The key to capturing great motion shots is to slow down your shutter speed. Try shooting play boating at a 30th of a second or slower, instead of the usual 1000th of a second. If you blaze away with your motor drive as the boater rips off a massive aerial blunt, you are guaranteed to get one or more great shots, but the motion is lost. With a slow shutter speed, you get one chance per trick, and anticipating what the boater is going to do can make all the difference. Knowing when the boater will be facing toward or away from you and anticipating where the paddle blade will be are essential. Having a talented subject is also helpful, as a good boater is better able to keep his or her head at the center axis point. This will provide you with more opportunities to capture a great motion shot with just the paddler’s head or face crisply in focus.
Generally, you don’t need to bring along a tripod for these shots, but it is a good idea to wait on drinking the Red Bull until after you are done with the slow shutter speeds. Remember, this type of shooting is always a bit of an experiment, and you won’t be certain of how the photo looks until you get your film back, but that is half the fun of this technique.

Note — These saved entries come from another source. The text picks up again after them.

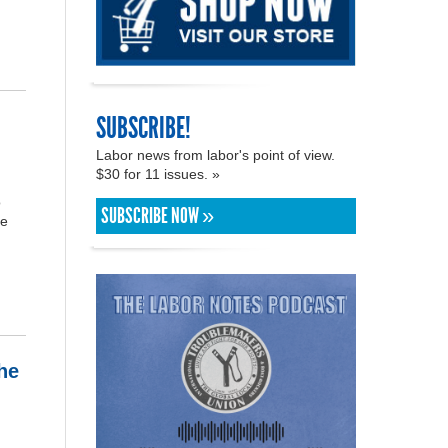
SUBSCRIBE!
Labor news from labor's point of view.
$30 for 11 issues. »
o
SUBSCRIBE NOW »
re
he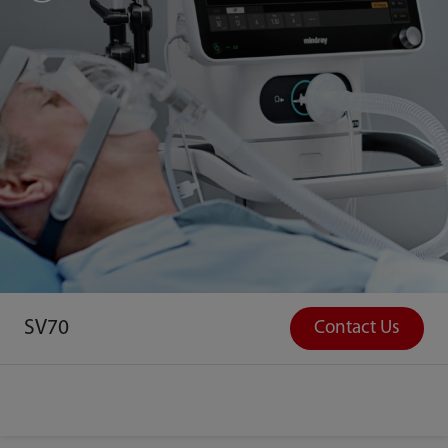
SV70
Contact Us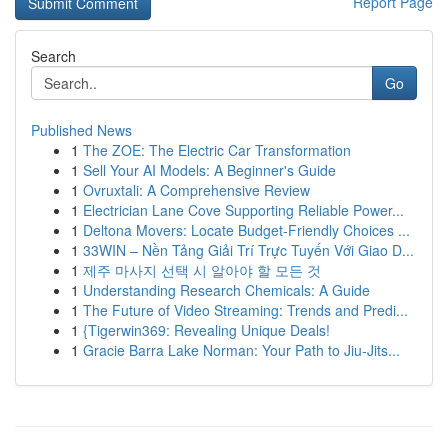
Report Page
Search
Go
Published News
1
The ZOE: The Electric Car Transformation
1
Sell Your AI Models: A Beginner's Guide
1
Ovruxtali: A Comprehensive Review
1
Electrician Lane Cove Supporting Reliable Power...
1
Deltona Movers: Locate Budget-Friendly Choices ...
1
33WIN – Nền Tảng Giải Trí Trực Tuyến Với Giao D...
1
제주 마사지 선택 시 알아야 할 모든 것
1
Understanding Research Chemicals: A Guide
1
The Future of Video Streaming: Trends and Predi...
1
{Tigerwin369: Revealing Unique Deals!
1
Gracie Barra Lake Norman: Your Path to Jiu-Jits...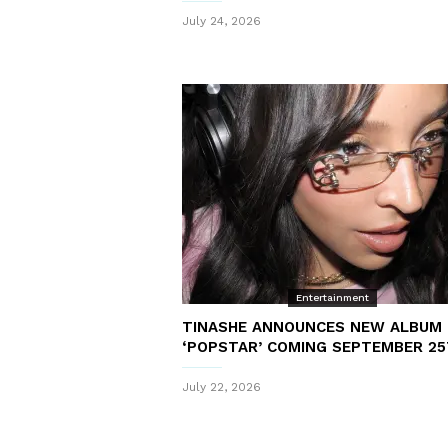
July 24, 2026
Entertainment
TINASHE ANNOUNCES NEW ALBUM
‘POPSTAR’ COMING SEPTEMBER 2
July 22, 2026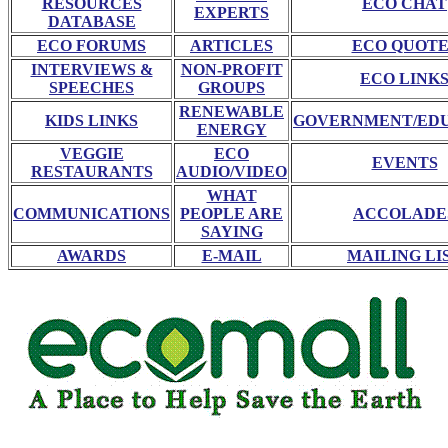
RESOURCES
ECO CHAT
EXPERTS
DATABASE
ECO FORUMS
ARTICLES
ECO QUOTE
INTERVIEWS &
NON-PROFIT
ECO LINK
SPEECHES
GROUPS
RENEWABLE
KIDS LINKS
GOVERNMENT/ED
ENERGY
VEGGIE
ECO
EVENTS
RESTAURANTS
AUDIO/VIDEO
WHAT
COMMUNICATIONS
PEOPLE ARE
ACCOLADE
SAYING
AWARDS
E-MAIL
MAILING LI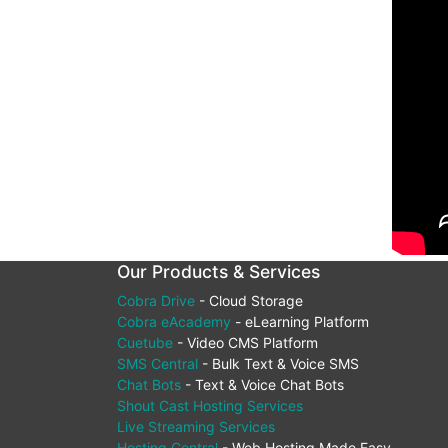
Our Products & Services
Cobra Drive
- Cloud Storage
Cobra eAcademy
- eLearning Platform
Cuetube
- Video CMS Platform
SMS Central
- Bulk Text & Voice SMS
Chat Bots
- Text & Voice Chat Bots
Shout Cast Hosting Services
Live Streaming Services
Hosting Central
- Web Hosting Made Easy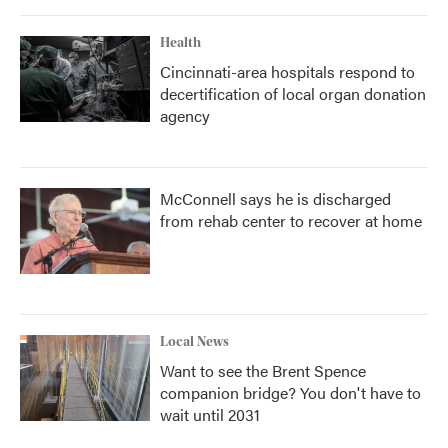
Health
Cincinnati-area hospitals respond to
decertification of local organ donation
agency
McConnell says he is discharged
from rehab center to recover at home
Local News
Want to see the Brent Spence
companion bridge? You don't have to
wait until 2031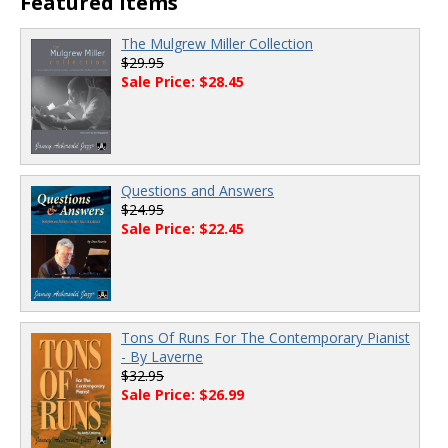
Featured Items
The Mulgrew Miller Collection
$29.95
Sale Price: $28.45
Questions and Answers
$24.95
Sale Price: $22.45
Tons Of Runs For The Contemporary Pianist
- By Laverne
$32.95
Sale Price: $26.99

For the accompanying photo of Tao Berman, Tao and I had discussed what moves he would be doing before I ever picked up the camera. I also informed him that I would be using a slow shutter speed so that he knew to hold his moves longer. Communication was key in allowing me to anticipate what he was going to do on the water. Although it is often easier to capture great motion shots of a pro boater like Tao, with a little practice you should be able to create terrific images of your friends throwing down at your favorite local playspots.